- **Your task**
Instruction for the data below: set down exactly the lines from the line with "Image resolution: width=1133, height=2576." to the line with "[Advertisement] (566, 193)", inclusive, and no others.

Pixel coordinate grounding data
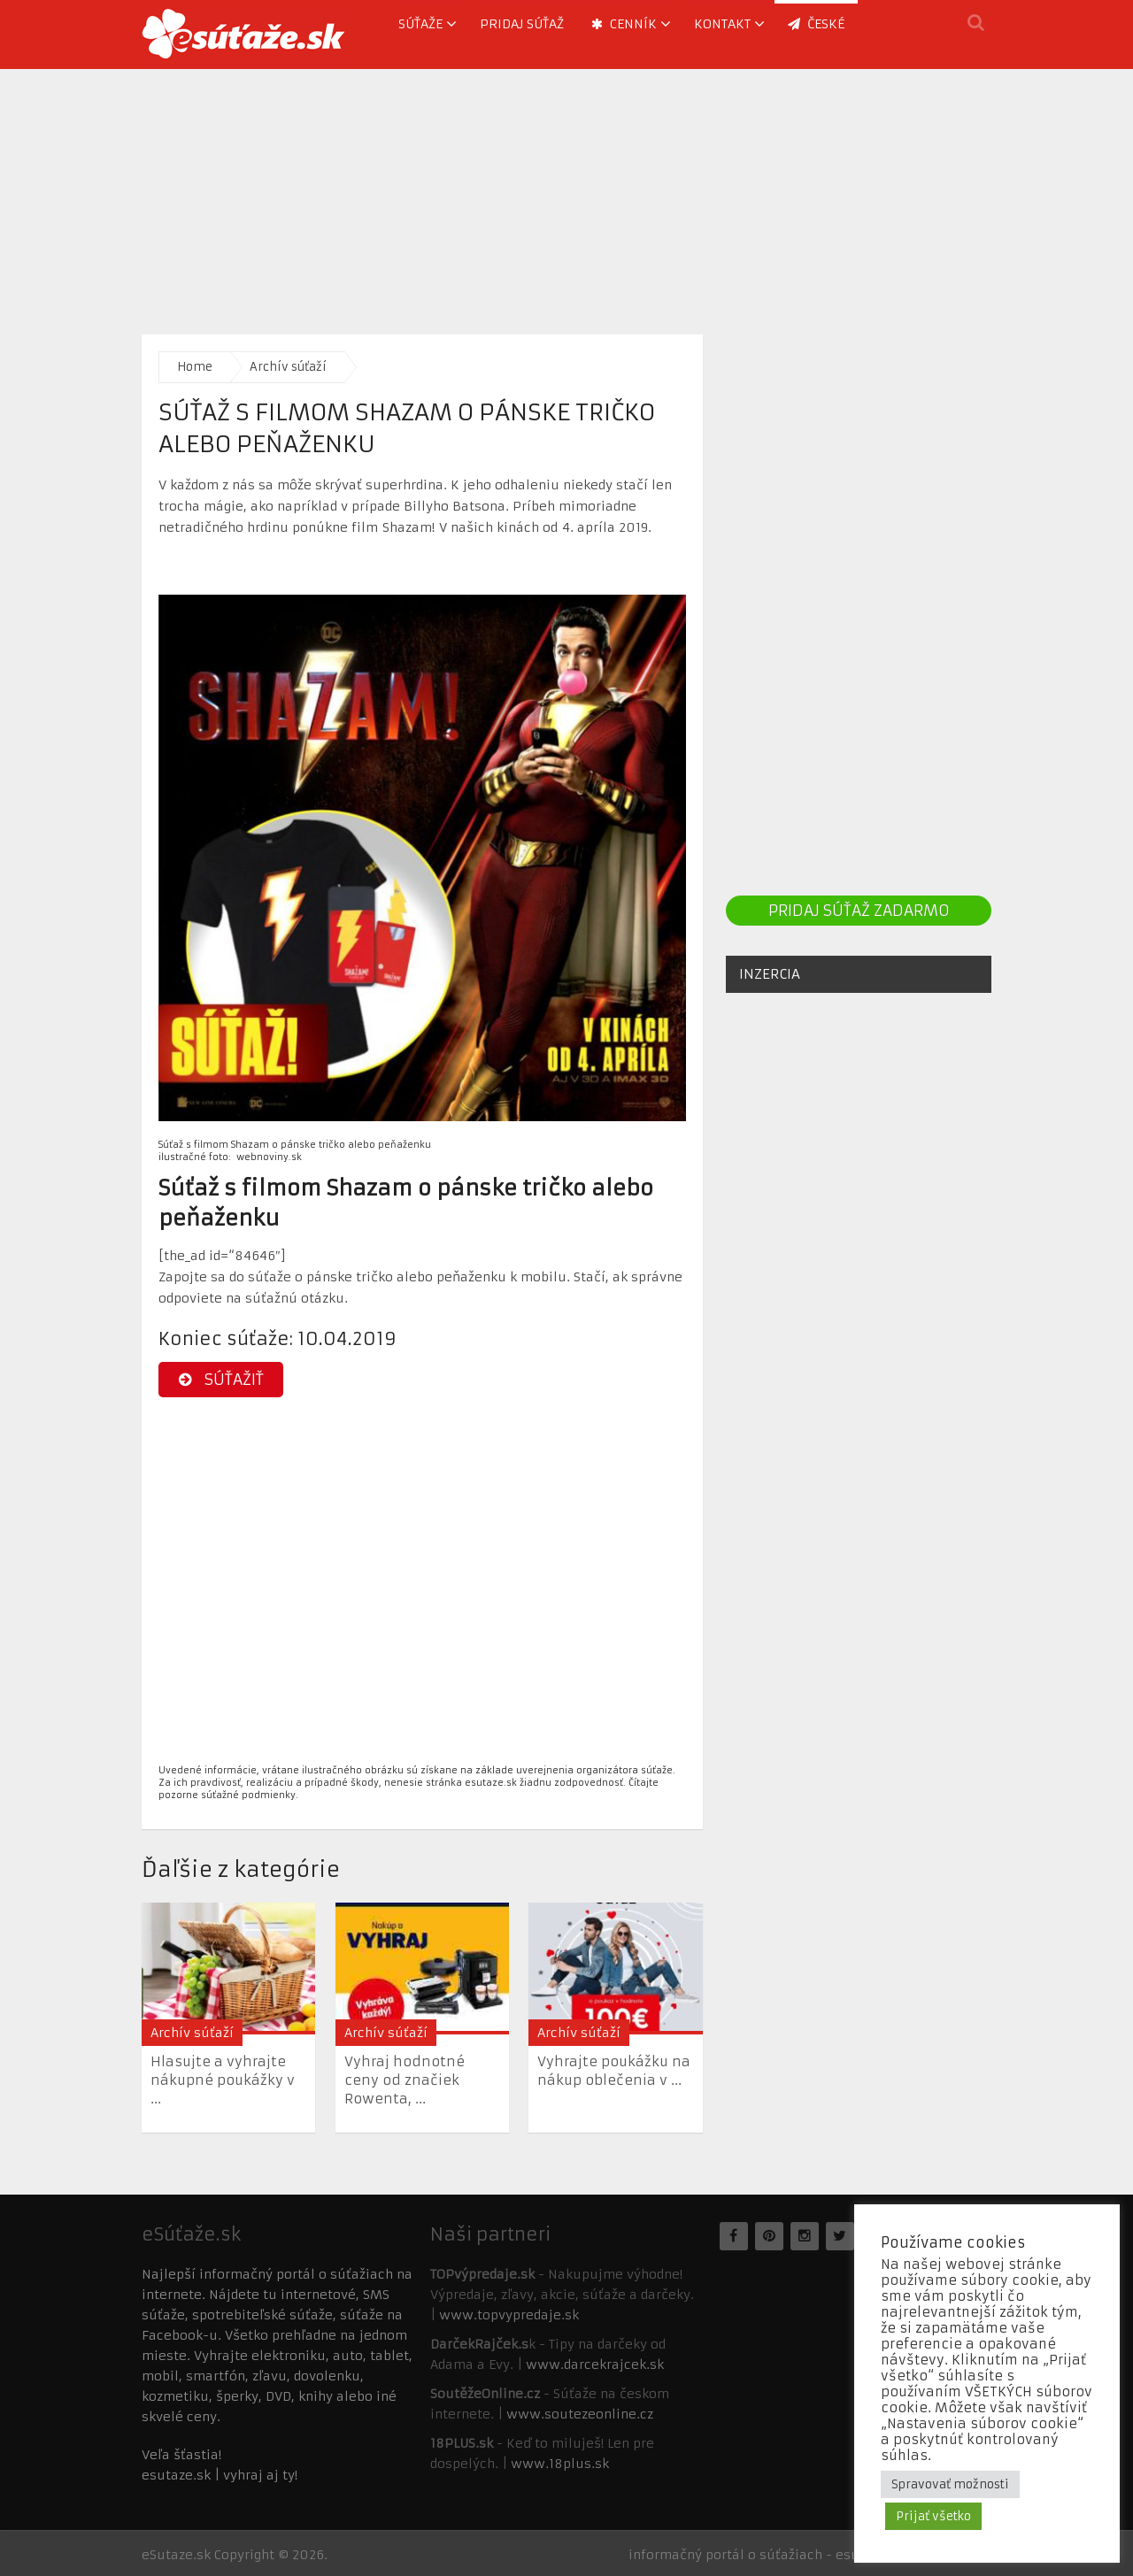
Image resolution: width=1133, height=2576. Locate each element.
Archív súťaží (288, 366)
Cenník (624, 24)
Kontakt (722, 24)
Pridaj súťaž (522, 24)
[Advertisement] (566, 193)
--
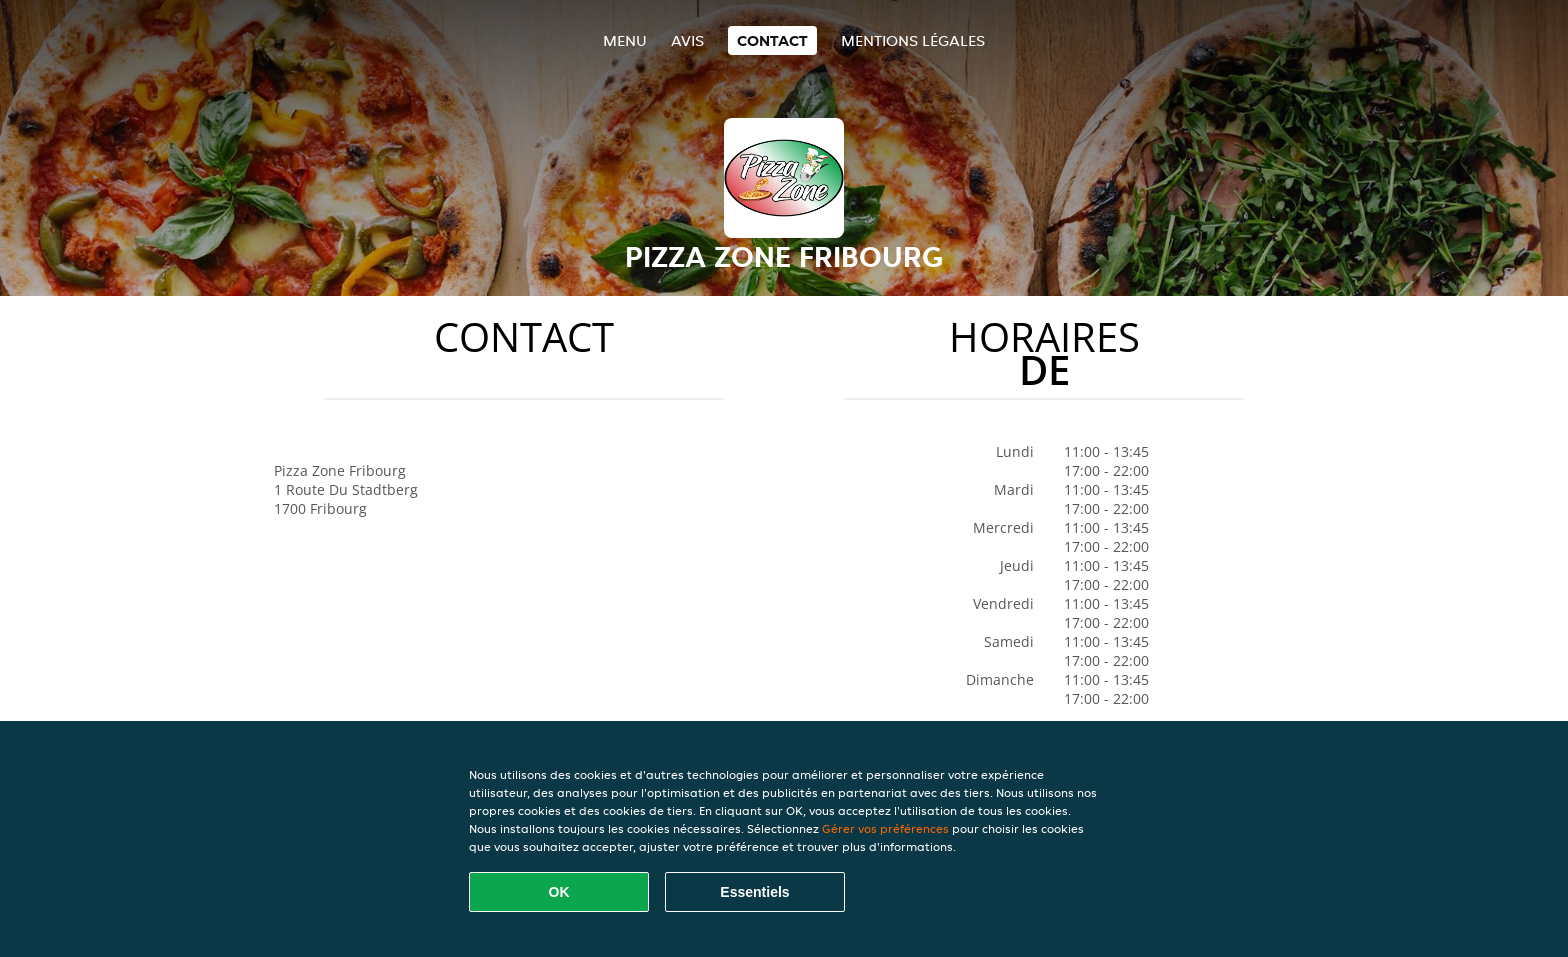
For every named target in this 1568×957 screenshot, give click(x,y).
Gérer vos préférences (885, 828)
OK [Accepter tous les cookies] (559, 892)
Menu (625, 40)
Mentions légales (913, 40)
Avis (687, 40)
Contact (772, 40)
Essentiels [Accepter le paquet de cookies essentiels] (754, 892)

- **Exercise output**
Image resolution: width=1133, height=2576. Locate each element.
Archív súťaží (288, 366)
Cenník (624, 24)
Kontakt (722, 24)
Pridaj súťaž (522, 24)
[Advertisement] (566, 193)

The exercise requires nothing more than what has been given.